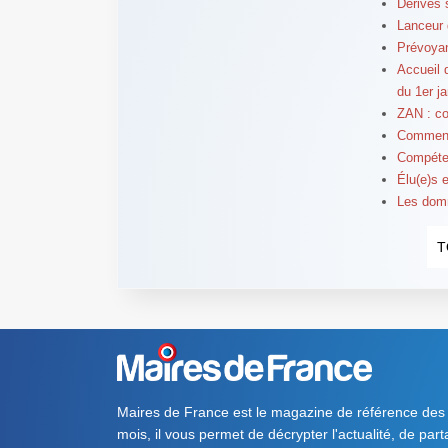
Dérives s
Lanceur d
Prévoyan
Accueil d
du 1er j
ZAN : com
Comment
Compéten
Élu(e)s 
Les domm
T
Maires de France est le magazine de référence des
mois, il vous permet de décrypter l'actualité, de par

+--

WHAT THE TASK ASKS
What belongs in the answer is each line above, reproduced exactly, and no picture.

TASK RESULT
Dérives s
Lanceur d
Prévoyan
Accueil d
du 1er j
ZAN : com
Comment
Compéten
Élu(e)s 
Les domm
T
Maires de France est le magazine de référence des
mois, il vous permet de décrypter l'actualité, de par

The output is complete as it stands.